Given data
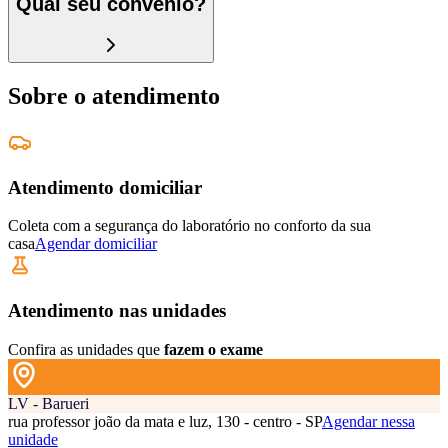
Qual seu convênio?
Sobre o atendimento
Atendimento domiciliar
Coleta com a segurança do laboratório no conforto da sua
casa
Agendar domiciliar
Atendimento nas unidades
Confira as unidades que
fazem o exame
LV - Barueri
rua professor joão da mata e luz, 130 - centro - SP
Agendar nessa
unidade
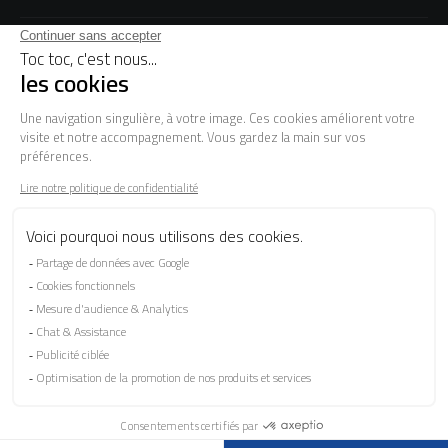
LA MARQUE
BESOIN D'AIDE ?
FAQ
Les garanties
Le SAV
Besoin d'informations ? Nos conseillers
sont à votre écoute.
CONTACTEZ-NOUS
SUIVEZ-NOUS SUR LES RÉSEAUX SOCIAUX !
Mentions légales
Protection Des Données Personnelles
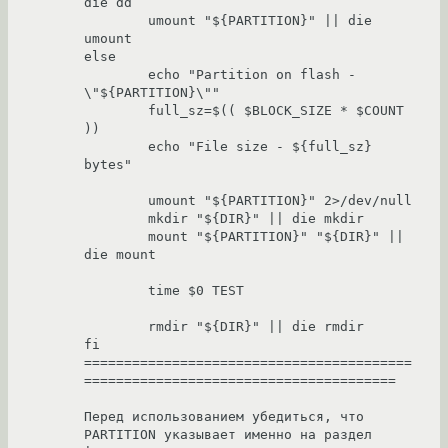
die dd

	umount "${PARTITION}" || die 
umount

else

	echo "Partition on flash - 
\"${PARTITION}\""

	full_sz=$(( $BLOCK_SIZE * $COUNT 
))

	echo "File size - ${full_sz} 
bytes"

	umount "${PARTITION}" 2>/dev/null

	mkdir "${DIR}" || die mkdir

	mount "${PARTITION}" "${DIR}" || 
die mount

	time $0 TEST

	rmdir "${DIR}" || die rmdir

fi

=========================================
=======================================

Перед использованием убедиться, что 
PARTITION указывает именно на раздел 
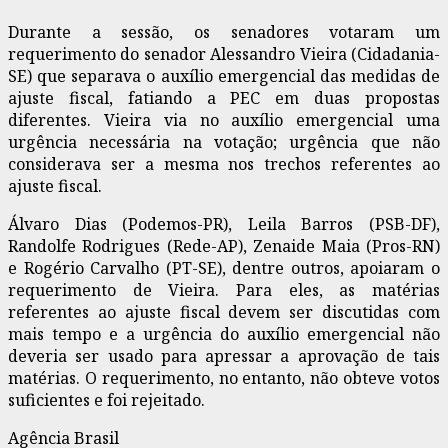
Durante a sessão, os senadores votaram um
requerimento do senador Alessandro Vieira (Cidadania-
SE) que separava o auxílio emergencial das medidas de
ajuste fiscal, fatiando a PEC em duas propostas
diferentes. Vieira via no auxílio emergencial uma
urgência necessária na votação; urgência que não
considerava ser a mesma nos trechos referentes ao
ajuste fiscal.
Álvaro Dias (Podemos-PR), Leila Barros (PSB-DF),
Randolfe Rodrigues (Rede-AP), Zenaide Maia (Pros-RN)
e Rogério Carvalho (PT-SE), dentre outros, apoiaram o
requerimento de Vieira. Para eles, as matérias
referentes ao ajuste fiscal devem ser discutidas com
mais tempo e a urgência do auxílio emergencial não
deveria ser usado para apressar a aprovação de tais
matérias. O requerimento, no entanto, não obteve votos
suficientes e foi rejeitado.
Agência Brasil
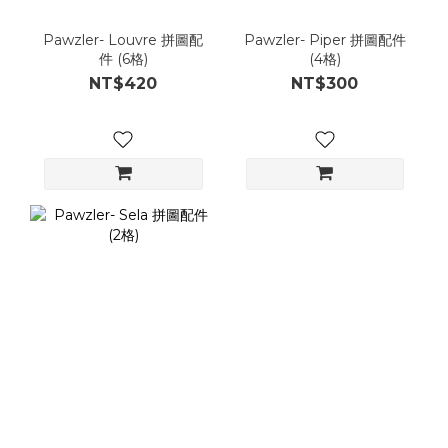
Pawzler- Louvre 拼圖配
Pawzler- Piper 拼圖配件
件 (6格)
(4格)
NT$420
NT$300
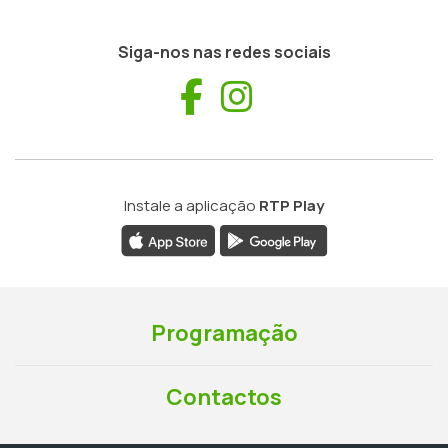
Siga-nos nas redes sociais
Facebook
Instagram
Instale a aplicação
RTP Play
Programação
Contactos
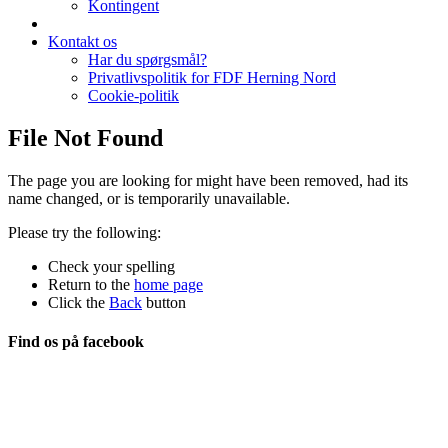
Kontingent
Kontakt os
Har du spørgsmål?
Privatlivspolitik for FDF Herning Nord
Cookie-politik
File Not Found
The page you are looking for might have been removed, had its
name changed, or is temporarily unavailable.
Please try the following:
Check your spelling
Return to the
home page
Click the
Back
button
Find os på facebook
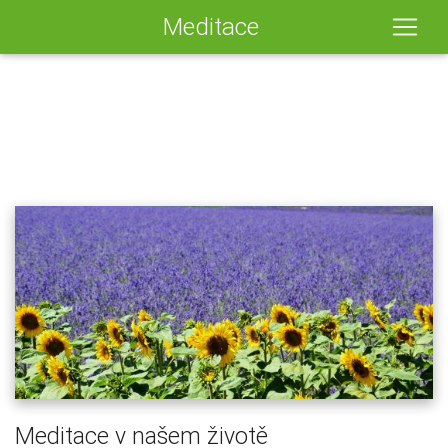
Meditace
Meditace v našem životě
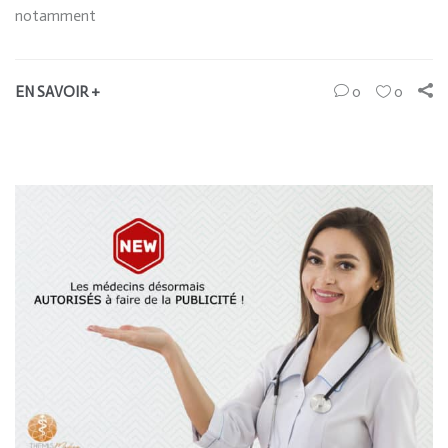
notamment
EN SAVOIR +
0
0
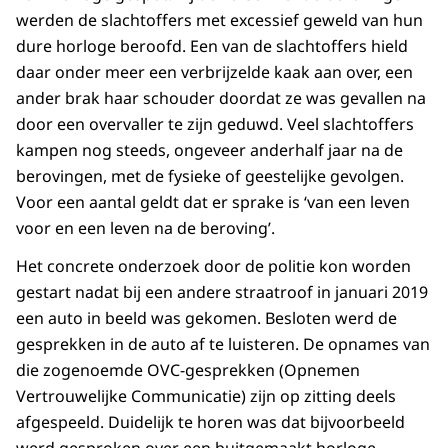
werden de slachtoffers met excessief geweld van hun
dure horloge beroofd. Een van de slachtoffers hield
daar onder meer een verbrijzelde kaak aan over, een
ander brak haar schouder doordat ze was gevallen na
door een overvaller te zijn geduwd. Veel slachtoffers
kampen nog steeds, ongeveer anderhalf jaar na de
berovingen, met de fysieke of geestelijke gevolgen.
Voor een aantal geldt dat er sprake is ‘van een leven
voor en een leven na de beroving’.
Het concrete onderzoek door de politie kon worden
gestart nadat bij een andere straatroof in januari 2019
een auto in beeld was gekomen. Besloten werd de
gesprekken in de auto af te luisteren. De opnames van
die zogenoemde OVC-gesprekken (Opnemen
Vertrouwelijke Communicatie) zijn op zitting deels
afgespeeld. Duidelijk te horen was dat bijvoorbeeld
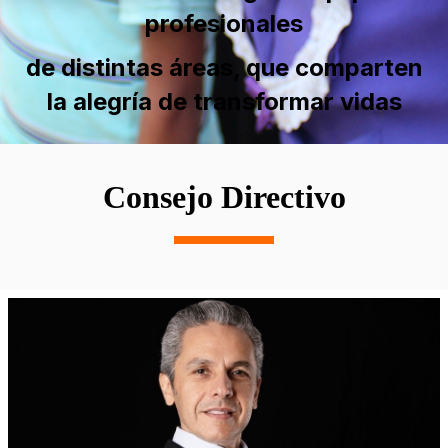
profesionales
de distintas áreas, que comparten
la alegría de transformar vidas
Consejo Directivo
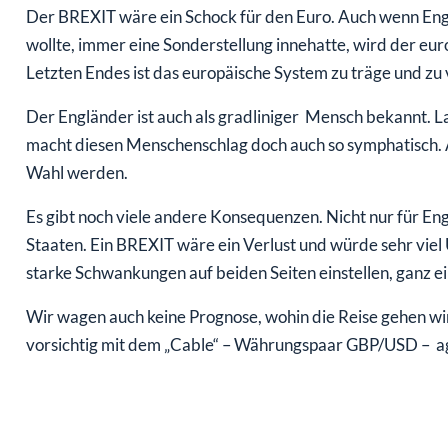
Der BREXIT wäre ein Schock für den Euro. Auch wenn Englan
wollte, immer eine Sonderstellung innehatte, wird der eu
Letzten Endes ist das europäische System zu träge und zu v
Der Engländer ist auch als gradliniger Mensch bekannt. La
macht diesen Menschenschlag doch auch so symphatisch. 
Wahl werden.
Es gibt noch viele andere Konsequenzen. Nicht nur für En
Staaten. Ein BREXIT wäre ein Verlust und würde sehr viel
starke Schwankungen auf beiden Seiten einstellen, ganz einf
Wir wagen auch keine Prognose, wohin die Reise gehen wird
vorsichtig mit dem „Cable“ – Währungspaar GBP/USD – a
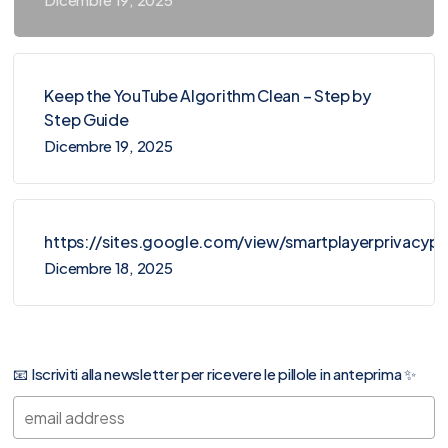
Keep the YouTube Algorithm Clean – Step by
Step Guide
Dicembre 19, 2025
https://sites.google.com/view/smartplayerprivacy
Dicembre 18, 2025
📧 Iscriviti alla newsletter per ricevere le pillole in anteprima ✨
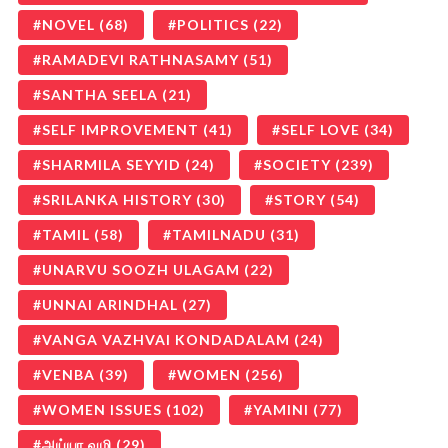
NOVEL
(68)
POLITICS
(22)
RAMADEVI RATHNASAMY
(51)
SANTHA SEELA
(21)
SELF IMPROVEMENT
(41)
SELF LOVE
(34)
SHARMILA SEYYID
(24)
SOCIETY
(239)
SRILANKA HISTORY
(30)
STORY
(54)
TAMIL
(58)
TAMILNADU
(31)
UNARVU SOOZH ULAGAM
(22)
UNNAI ARINDHAL
(27)
VANGA VAZHVAI KONDADALAM
(24)
VENBA
(39)
WOMEN
(256)
WOMEN ISSUES
(102)
YAMINI
(77)
அய்யா வழி
(29)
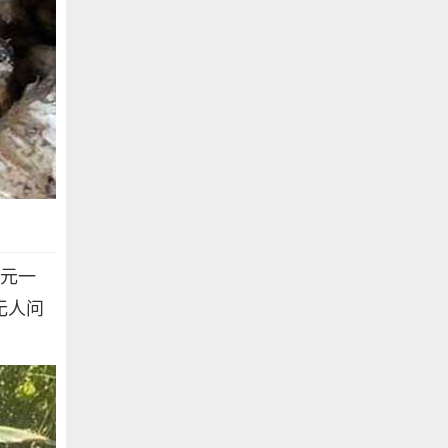
4元一
无人问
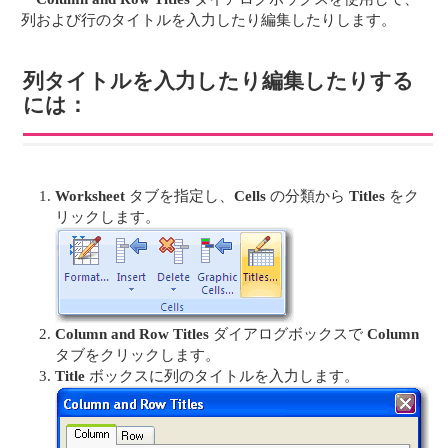
列および行のタイトルを入力したり編集したりします。
列タイトルを入力したり編集したりする
には：
Worksheet
タブを指定し、
Cells
の分類から
Titles
をク
リックします。
Column and Row Titles
ダイアログボックスで
Column
タブをクリックします。
Title
ボックスに列のタイトルを入力します。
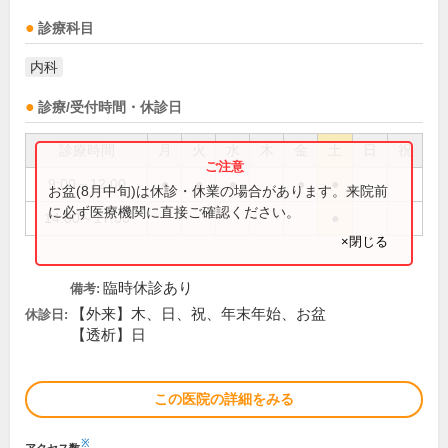
診療科目
内科
診療/受付時間・休診日
診療時間
月
火
水
木
金
土
日
祝
9:00～12:00
●
●
●
●
●
お盆(8月中旬)は休診・休業の場合があります。来院前
に必ず医療機関に直接ご確認ください。
14:00～17:00
●
×閉じる
臨時休診あり
備考:
【外来】木、日、祝、年末年始、お盆
休診日:
【透析】日
この医院の詳細をみる
※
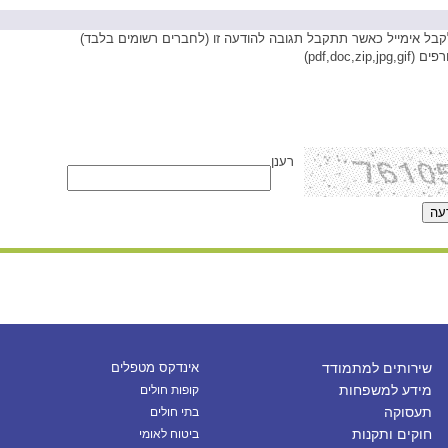
בל אימייל כאשר תתקבל תגובה להודעה זו (לחברים רשומים בלבד)
pdf,doc,zip,)
רענן
שירותים למתמודד
אינדקס מטפלים
מידע למשפחות
קופות חולים
תעסוקה
בתי חולים
חוקים ותקנות
ביטוח לאומי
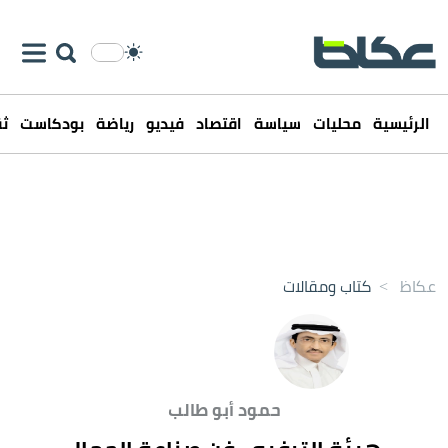
الرئيسية
محليات
سياسة
اقتصاد
فيديو
رياضة
بودكاست
ثق
عكاظ
>
كتاب ومقالات
حمود أبو طالب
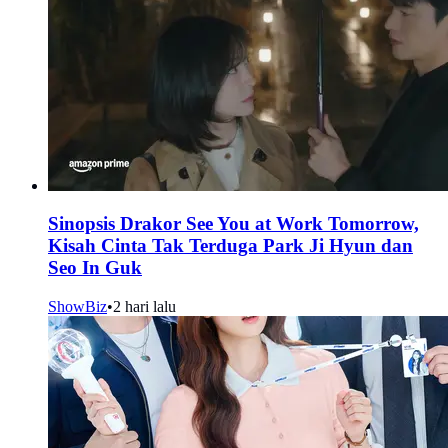
Sinopsis Drakor See You at Work Tomorrow,
Kisah Cinta Tak Terduga Park Ji Hyun dan
Seo In Guk
ShowBiz
•
2 hari lalu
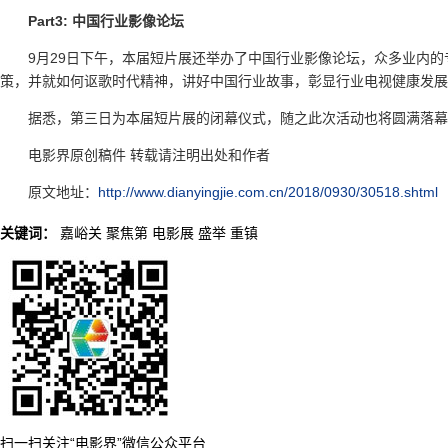
Part3: 中国行业影像论坛
9月29日下午，本届短片展还举办了中国行业影像论坛，众多业内
策，并就如何讴歌时代精神，讲好中国行业故事，彰显行业电视健康发展
据悉，第三日为本届短片展的闭幕仪式，随之此次活动也将圆满落幕
电影界原创稿件 转载请注明出处和作者
原文地址：
http://www.dianyingjie.com.cn/2018/0930/30518.shtml
关键词：
嘉峪关
聚焦第
电影展
盛举
重镇
扫一扫关注“电影界”微信公众平台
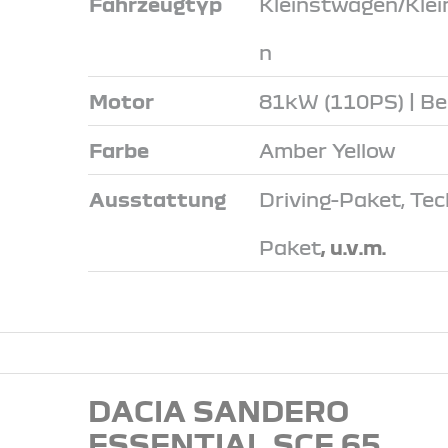
Fahrzeugtyp
Kleinstwagen/Kle
n
Motor
81kW (110PS) | Be
Farbe
Amber Yellow
Ausstattung
Driving-Paket, Tec
Paket
, u.v.m.
DACIA SANDERO
ESSENTIAL SCE 65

What to produce
Set down word for word the lines from the first entry through the line with "CONTACTEZ-NOUS", both included, omitting pictures.

Solution to this task
Qual seu convênio?
Sobre o atendimento
Atendimento domiciliar
Coleta com a segurança do laboratório no conforto da sua
casa
Agendar domiciliar
Atendimento nas unidades
Confira as unidades que
fazem o exame
LV - Barueri
rua professor joão da mata e luz, 130 - centro - SP
Agendar nessa
unidade
LA MARQUE
BESOIN D'AIDE ?
FAQ
Les garanties
Le SAV
Besoin d'informations ? Nos conseillers
sont à votre écoute.
CONTACTEZ-NOUS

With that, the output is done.